3. Bounded Waiting:- After a process makes a request for getting into its critical section, there is a limit for how many other processes can get into their critical section, before this process's request is granted. So after the limit is reached, system must grant the process permission to get into its critical section.

Race Condition

• A race condition is a special condition that may occur inside a critical section. A critical section is a section of code that is executed by multiple threads and where the sequence of execution for the threads makes a difference in the result of the concurrent execution of the critical section.
• When the result of multiple threads executing a critical section may differ depending on the sequence in which the threads execute, the critical section is said to contain a race condition. The term race condition stems from the metaphor that the threads are racing through the critical section, and that the result of that race impacts the result of executing the critical section.
• This may all sound a bit complicated, so I will elaborate more on race conditions and critical sections in the following sections.

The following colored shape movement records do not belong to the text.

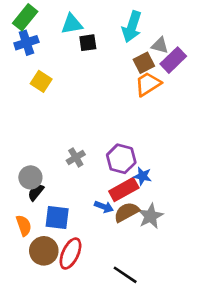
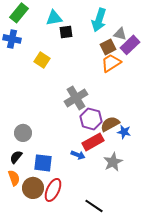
blue cross: (26, 43) -> (12, 39), moved, turned 30
yellow square: (41, 81) -> (42, 60), moved
gray cross: (76, 157) -> (76, 98), moved, size x1.6
blue star: (143, 176) -> (124, 132), moved
black semicircle: (36, 192) -> (16, 157), moved
brown semicircle: (127, 212) -> (110, 124), moved
orange semicircle: (24, 225) -> (14, 178), moved

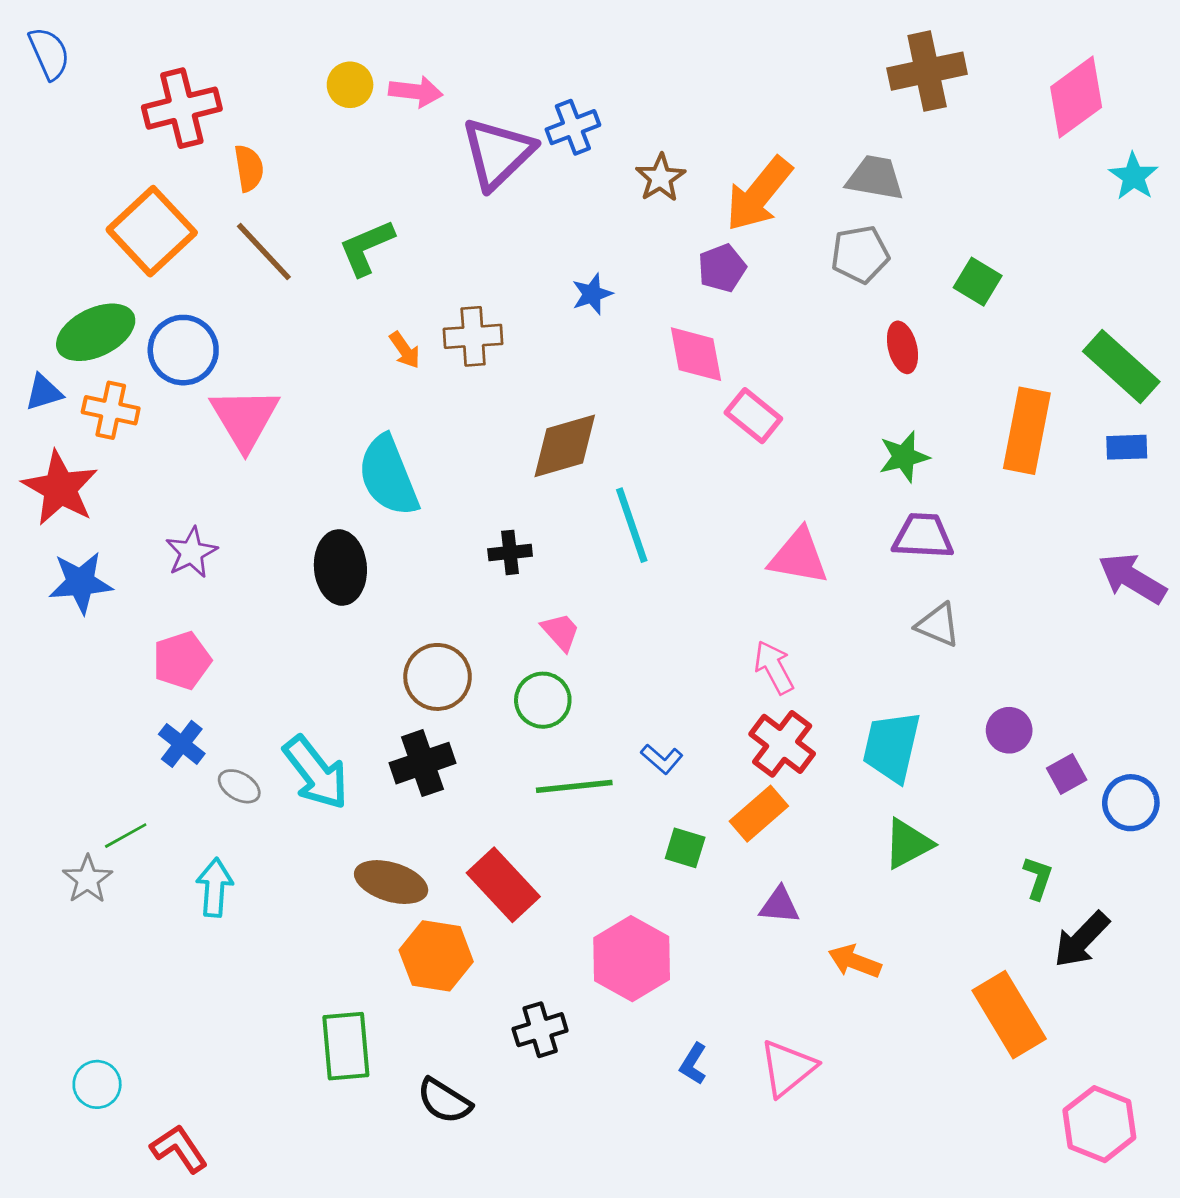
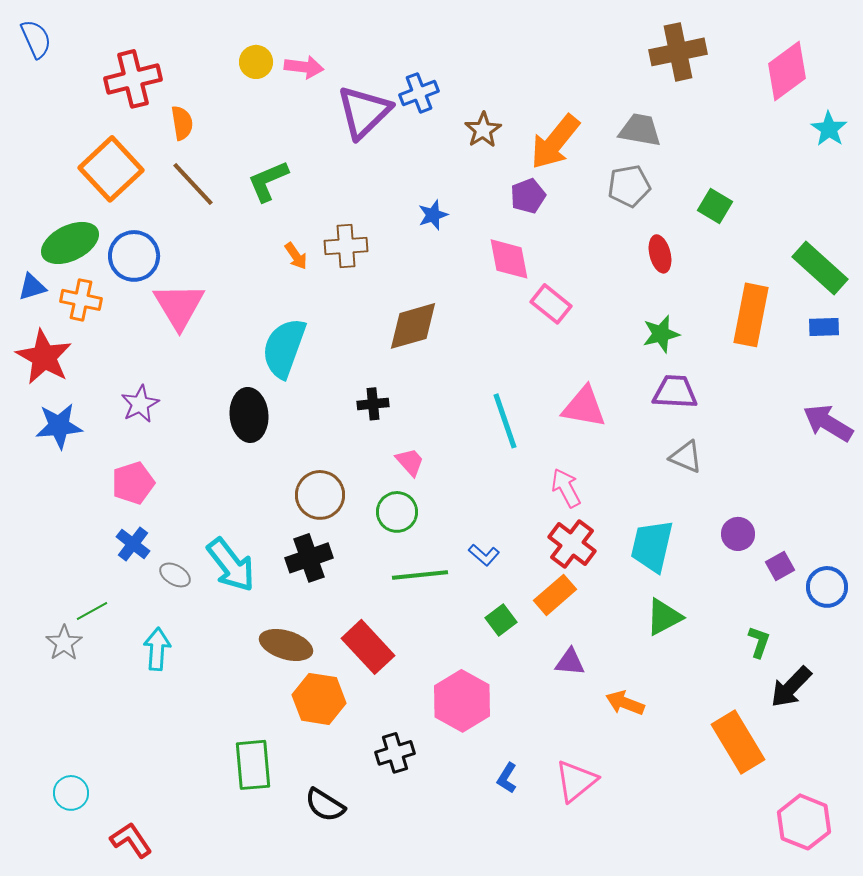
cyan semicircle: (388, 476) -> (284, 348), turned 42
cyan line: (632, 525) -> (505, 421), moved
green square: (685, 848) -> (501, 620), turned 36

Race Conditions in Critical Sections

• The code in the add() method in the example earlier contains a critical section. When multiple threads execute this critical section, race conditions occur.
• More formally, the situation where two threads compete for the same resource, where the sequence in which the resource is accessed is significant, is called race conditions. A code section that leads to race conditions is called a critical section.

Process Control Block

A process in an operating system is represented by a data structure known as a process control block (PCB) or process descriptor. The PCB contains important information about the specific process including

• The current state of the process i.e., whether it is ready, running, waiting, or whatever.
• Unique identification of the process in order to track "which is which" information.
• A pointer to parent process.
• Similarly, a pointer to child process (if it exists).
• The priority of process (a part of CPU scheduling information).
• Pointers to locate memory of processes.
• A register save area.
• The processor it is running on.

The PCB is a certain store that allows the operating systems to locate key information about a process. Thus, the PCB is the data structure that defines a process to the operating systems.

Kernel and shell of Os

Kernel:

The inner softer core part of a seed OR central or essential part of a system

Shell:

the outside protective covering part of a seed OR framework or exterior structure

The core inner part of the OS is the Kernel (linux kernel or Windows kernel or FreeBSD kernel) but users interact with this by using the outer part or shell (eg bash shell or cmd.exe or korn shell) Users can not directly control hardware like printers or monitors. Users can not directly control virtual memory or process scheduling. While the kernel takes care of such matters, the user uses the UI or shell to communicate with the kernel. The UI can be CLI (bash shell or DOS shell) or GUI (Kde for Linux or Metro UI for Windows)

Context switching

• Context switching is the procedure of storing the state of an active process for the CPU when it has to start executing a new one.
• For example, process A with its address space and stack is currently being executed by the CPU and there is a system call to jump to a higher priority process B; the CPU needs to remember the current state of the process A so that it can suspend its operation, begin executing the new process B and when done, return to its previously executing process A.
• Context switches are resource intensive and most operating system designers try to reduce the need for a context switch.
• They can be software or hardware governed depending upon the CPU architecture.
• Context switches can relate to either a process switch, a thread switch within a process or a register switch.
• The major need for a context switch arises when CPU has to switch between user mode and kernel mode but some OS designs may obviate it.
• A common approach to context switching is making use of a separate stack per switchable entity (thread/process), and using the stack to store the context itself. This way the context itself is merely the stack pointer. For example,

here the act of context switching is done by changing the stack pointer to a new location, and the registers are stored on the stack itself.